つまり、笑顔にはストレス抑制効果があるということです。より強い笑顔のほうがその効果は高くなります。笑顔なだけで脳が「楽しい」「嬉しい」という錯覚を起こすんですね。
さらにアルスター大学のブリックらによれば、運動中に笑顔でいると運動のつらさを忘れるという実験結果を公表しています。身体感覚にも影響があるというわけです。
考えすぎてしまっているときは、とりあえず口角を上げて、ニッと笑ってみてください。地味でイヤ~な作業をしているときも、口角を上げておくといいでしょう。
意識しないと、人の表情はかなり無愛想
また笑顔のもう一つの効果として、人から見た印象も大きくかかわってきます。
カリフォルニア工科大学のオードハーティーらの研究によると、人は誰かの笑顔を見ると脳の報酬系が活性化することがわかっています。報酬系とは「喜び」をつかさどる脳の機能のことで、つまり、笑顔の表情は相手を喜ばせるということです。

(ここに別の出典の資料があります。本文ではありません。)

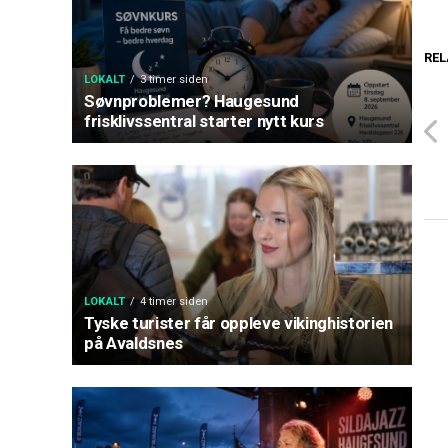
REL
LOKALT
3 timer siden
Søvnproblemer? Haugesund
frisklivssentral starter nytt kurs
LOKALT
4 timer siden
Tyske turister får oppleve vikinghistorien
på Avaldsnes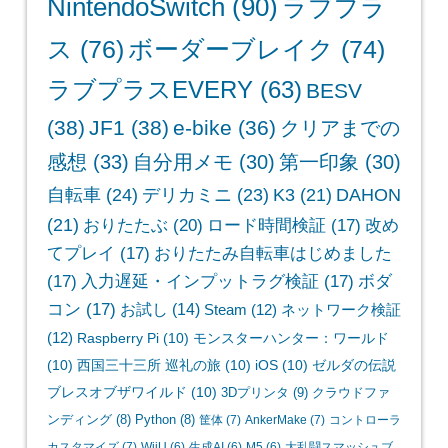
NintendoSwitch
(90)
ラブプラ
ス
(76)
ボーダーブレイク
(74)
ラブプラスEVERY
(63)
BESV
(38)
JF1
(38)
e-bike
(36)
クリアまでの
感想
(33)
自分用メモ
(30)
第一印象
(30)
自転車
(24)
デリカミニ
(23)
K3
(21)
DAHON
(21)
おりたたぶ
(20)
ロード時間検証
(17)
改め
てプレイ
(17)
おりたたみ自転車はじめました
(17)
入力遅延・インプットラグ検証
(17)
ボダ
コン
(17)
お試し
(14)
Steam
(12)
ネットワーク検証
(12)
Raspberry Pi
(10)
モンスターハンター：ワールド
(10)
西国三十三所 巡礼の旅
(10)
iOS
(10)
ゼルダの伝説
ブレスオブザワイルド
(10)
3Dプリンタ
(9)
クラウドファ
ンディング
(8)
Python
(8)
筐体
(7)
AnkerMake
(7)
コントローラ
カスタマイズ
(7)
WiiU
(6)
生成AI
(6)
M5
(6)
大乱闘スマッシュブ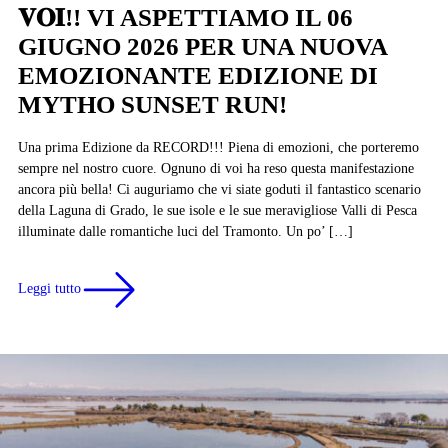
𝐕𝐎𝐈!! VI ASPETTIAMO IL 06
GIUGNO 2026 PER UNA NUOVA
EMOZIONANTE EDIZIONE DI
MYTHO SUNSET RUN!
Una prima Edizione da RECORD!!! Piena di emozioni, che porteremo
sempre nel nostro cuore. Ognuno di voi ha reso questa manifestazione
ancora più bella! Ci auguriamo che vi siate goduti il fantastico scenario
della Laguna di Grado, le sue isole e le sue meravigliose Valli di Pesca
illuminate dalle romantiche luci del Tramonto. Un po’ […]
Leggi tutto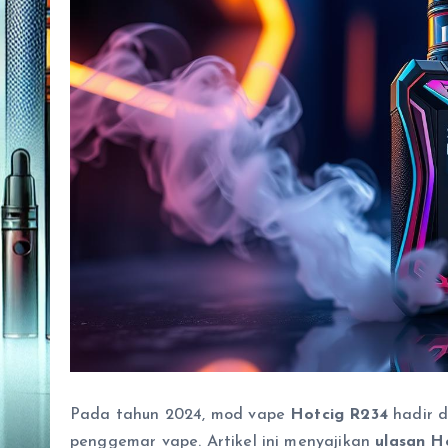
Pada tahun 2024, mod vape
Hotcig R234
hadir d
penggemar vape. Artikel ini menyajikan
ulasan H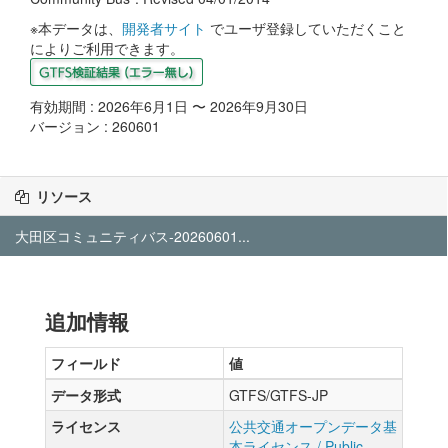
※本データは、
開発者サイト
でユーザ登録していただくこと
によりご利用できます。
有効期間 : 2026年6月1日 〜 2026年9月30日
バージョン : 260601
リソース
大田区コミュニティバス-20260601...
追加情報
フィールド
値
データ形式
GTFS/GTFS-JP
ライセンス
公共交通オープンデータ基
本ライセンス / Public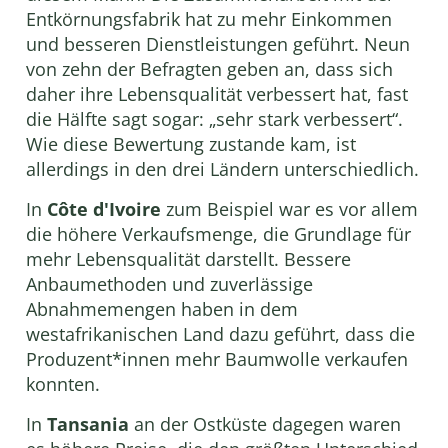
Entkörnungsfabrik hat zu mehr Einkommen
und besseren Dienstleistungen geführt. Neun
von zehn der Befragten geben an, dass sich
daher ihre Lebensqualität verbessert hat, fast
die Hälfte sagt sogar: „sehr stark verbessert“.
Wie diese Bewertung zustande kam, ist
allerdings in den drei Ländern unterschiedlich.
In
Côte d'Ivoire
zum Beispiel war es vor allem
die höhere Verkaufsmenge, die Grundlage für
mehr Lebensqualität darstellt. Bessere
Anbaumethoden und zuverlässige
Abnahmemengen haben in dem
westafrikanischen Land dazu geführt, dass die
Produzent*innen mehr Baumwolle verkaufen
konnten.
In
Tansania
an der Ostküste dagegen waren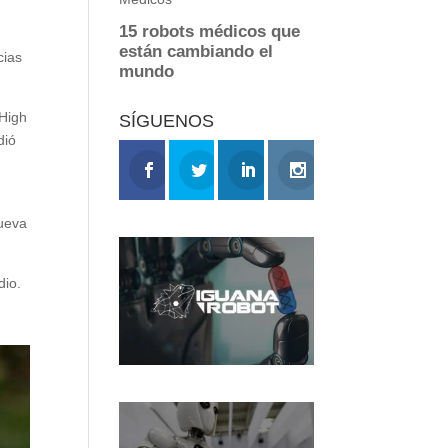
cias
 High
SÍGUENOS
dió
Nueva
dio.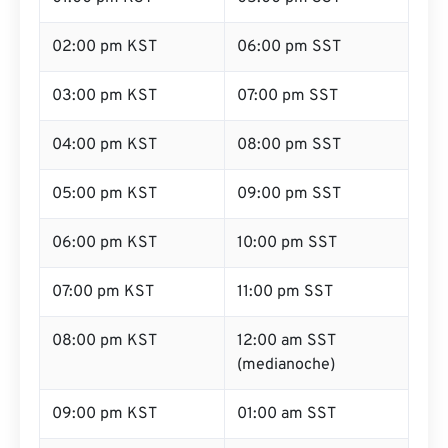
02:00 pm KST
06:00 pm SST
03:00 pm KST
07:00 pm SST
04:00 pm KST
08:00 pm SST
05:00 pm KST
09:00 pm SST
06:00 pm KST
10:00 pm SST
07:00 pm KST
11:00 pm SST
08:00 pm KST
12:00 am SST
(medianoche)
09:00 pm KST
01:00 am SST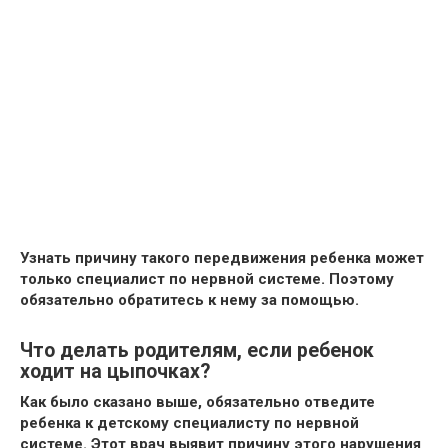
Узнать причину такого передвижения ребенка может
только
специалист по нервной системе
. Поэтому
обязательно обратитесь к нему за помощью.
Что делать родителям, если ребенок
ходит на цыпочках?
Как было сказано выше, обязательно отведите
ребенка к детскому специалисту по нервной
системе. Этот врач выявит причину этого нарушения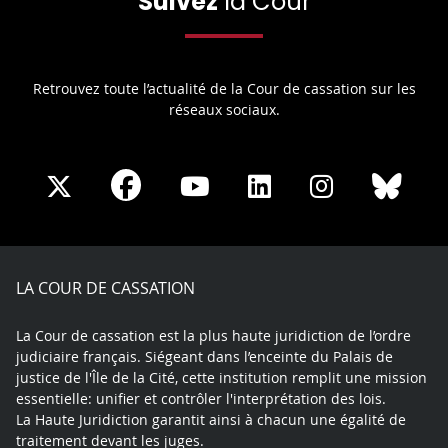
Suivez
la Cour
Retrouvez toute l’actualité de la Cour de cassation sur les
réseaux sociaux.
Share
Share
Share
Share
Sha
Share
on
on
on
on
on
on
Facebook
X
Youtube
LinkedIn
Instagram
Blue
play
LA COUR DE CASSATION
La Cour de cassation est la plus haute juridiction de l’ordre
judiciaire français. Siégeant dans l’enceinte du Palais de
justice de l'Île de la Cité, cette institution remplit une mission
essentielle: unifier et contrôler l'interprétation des lois.
La Haute Juridiction garantit ainsi à chacun une égalité de
traitement devant les juges.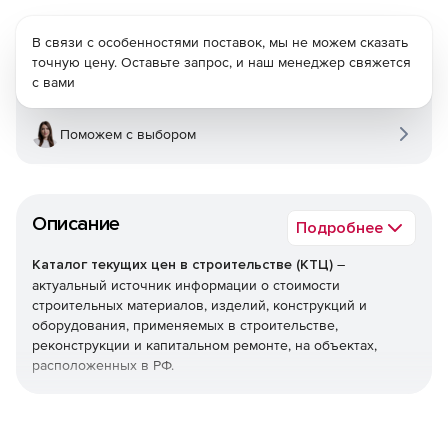
В связи с особенностями поставок, мы не можем сказать
точную цену. Оставьте запрос, и наш менеджер свяжется
с вами
Поможем с выбором
Описание
Подробнее
Каталог текущих цен в строительстве (КТЦ)
–
актуальный источник информации о стоимости
строительных материалов, изделий, конструкций и
оборудования, применяемых в строительстве,
реконструкции и капитальном ремонте, на объектах,
расположенных в РФ.
Текущие цены на материалы, изделия, конструкции и
оборудование предназначены для определения сметной
стоимости строительно-монтажных (строительных,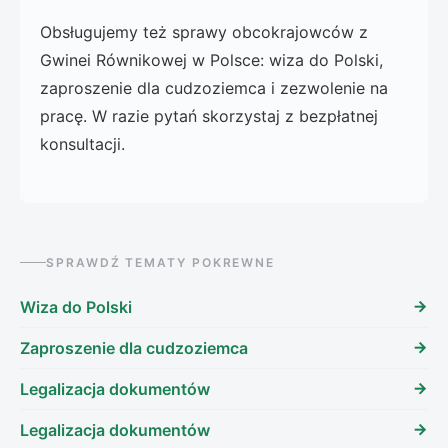
Obsługujemy też sprawy obcokrajowców z
Gwinei Równikowej w Polsce: wiza do Polski,
zaproszenie dla cudzoziemca i zezwolenie na
pracę. W razie pytań skorzystaj z bezpłatnej
konsultacji.
SPRAWDŹ TEMATY POKREWNE
Wiza do Polski
Zaproszenie dla cudzoziemca
Legalizacja dokumentów
Legalizacja dokumentów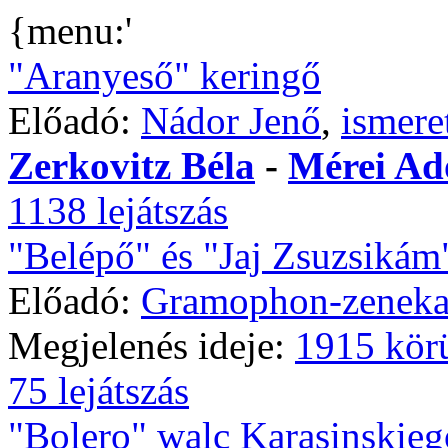
{menu:'
"Aranyeső" keringő
Előadó:
Nádor Jenő
,
ismere
Zerkovitz Béla
-
Mérei Ad
1138 lejátszás
"Belépő" és "Jaj Zsuzsikám
Előadó:
Gramophon-zeneka
Megjelenés ideje:
1915 kör
75 lejátszás
"Bolero" walc Karasinskieg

これは、ポジティブな人間関係をつくっていくのにも非常に効果があります。
たとえば赤ちゃんや小さな子どもの笑顔を見るとついつい「つられ笑顔」をしてしまう、という経験をしたことのある人も多いかと思いますが、これも子どもたちの笑顔によって脳の報酬系が働いていると考えられます。
もう一つおまけで紹介をしておくと、東北公益文化大学の益子らの研究によれば、笑顔が大きくなるにつれて、その人自身の「活力性」「支配性」そして「女性らしさ」を高めることがわかっています。そして、人からの「好感度」も高くなるという結果になったのです。笑顔が大きいと、より魅力的に映るということですね。
総じて言うと、笑顔というのはいろいろな面でいいことがある表情であり、不安とうまく付き合っていくには欠かせない要素の一つなのです。
今、あなたの表情はどうですか? 意識しないと、人の表情はかなり無愛想で、無表情に見えるものです。表情筋を使って、笑顔の習慣をつくってみてください。あれこれ悩んだり、考えたりする前にまず「笑顔」です。